If you only have an hour, try going through two or three tasks plus correction and discussion. If you are teaching the same learners all week, you could break up the lesson and do two or three tasks a day from the lesson along with other related material (see the Related section of any lesson page). If your students appear to know the grammar target quite well, you could do a couple of tasks and then move on to another target. However, if you have a long class, you could definitely cover the whole lesson (all the tasks for one target) since they are progressive in difficulty and not repetitive in nature.

You could always assign one or two tasks (or all of them!) for homework. See the next section for more information on assigning tasks for homework.

3. Assigning Tasks

To assign a task for homework, use the Assignment Manager button from a lesson page (see our Help Docs and How-To Videos for help with this). 

You will get your students' results in real time for most tasks. For tasks with written (typed) answers, you will be able to score the answers and leave written feedback for your learners.

Keep in mind that you could also assign tasks for your students to complete during an online session. This way they can complete the tasks individually at their own pace (just as they would in class using a paper-based exercise), and you can see the results for all your students while you're conducting a class using a screensharing platform.
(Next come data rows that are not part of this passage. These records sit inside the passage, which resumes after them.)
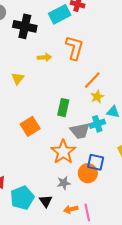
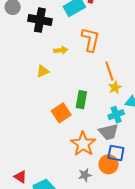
yellow triangle: (18, 79) -> (43, 71), moved, turned 32
orange line: (92, 80) -> (109, 71), turned -60
orange square: (30, 126) -> (61, 113), moved
gray trapezoid: (80, 131) -> (109, 132), moved

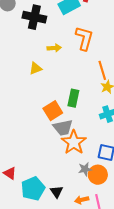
gray trapezoid: (109, 132) -> (63, 128), moved
orange circle: (109, 164) -> (98, 175), moved
gray star: (85, 175) -> (85, 169), moved

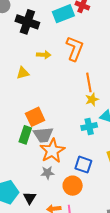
green rectangle: (73, 98) -> (25, 135), moved
gray star: (85, 169) -> (47, 173), moved

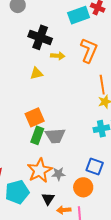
black cross: (27, 22) -> (40, 37), moved
orange square: (35, 117) -> (35, 117), moved
orange star: (52, 151) -> (40, 170), moved
black triangle: (30, 198) -> (48, 199), moved

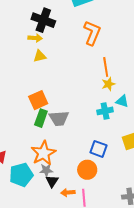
yellow arrow: (58, 56) -> (35, 38), moved
gray star: (58, 174) -> (46, 170), moved

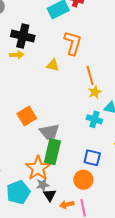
yellow triangle: (40, 56) -> (53, 65), moved, turned 32
cyan cross: (105, 111) -> (94, 119), turned 35
green rectangle: (41, 118) -> (52, 152), moved, size x1.4

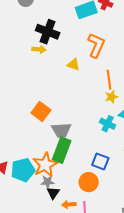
orange square: (27, 116) -> (41, 111), turned -30
cyan pentagon: (18, 192) -> (23, 170), moved

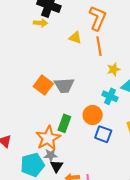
orange line: (109, 80) -> (99, 46), moved
gray trapezoid: (61, 130) -> (64, 85), moved
green rectangle: (62, 150) -> (64, 123), size x0.7
cyan pentagon: (23, 170) -> (33, 165), moved
orange circle: (89, 182) -> (93, 115), moved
After your students complete a task, you could choose to go through it while screensharing to discuss any problems they may have had.

The beauty of assigning homework tasks is that you could always choose to assign more to students who are struggling and fewer to students who aren't. You can also assign a random, one-off task on a certain target from any lesson to a student who had a question about it or wanted extra practice.

Teaching Order

When should you teach articles? How about prepositions of place? Should you teach imperative verbs before the present progressive? Many teachers wonder which order of grammar targets is best. We have a Teaching Order chart for our Grammar Practice Worksheets section that you can apply to all our grammar materials.

Please keep in mind that this is a general guideline and is absolutely not set in stone! The order can vary according to your students' needs. It may also vary if you're following a certain curriculum.

This resource is mainly for teachers, and as such it is not available as an assignable digital resource, but feel free to share this order with your students using a screensharing platform. You could also download the PDF and email it to your students if you want them to see it.

If you're an online tutor, you can customize your teaching order much more easily. Try giving your student(s) a list of grammar targets and ask which ones they struggle with the most. Assign writing and/or speaking tasks to discover which targets your student struggles with. You could also use the four assessment/placement tests mentioned above. Any of these methods will also work with a big class, but it might be a bit more difficult to establish a teaching order if your students' needs vary widely.

We hope you found this second post in our three-part series about teaching grammar online useful!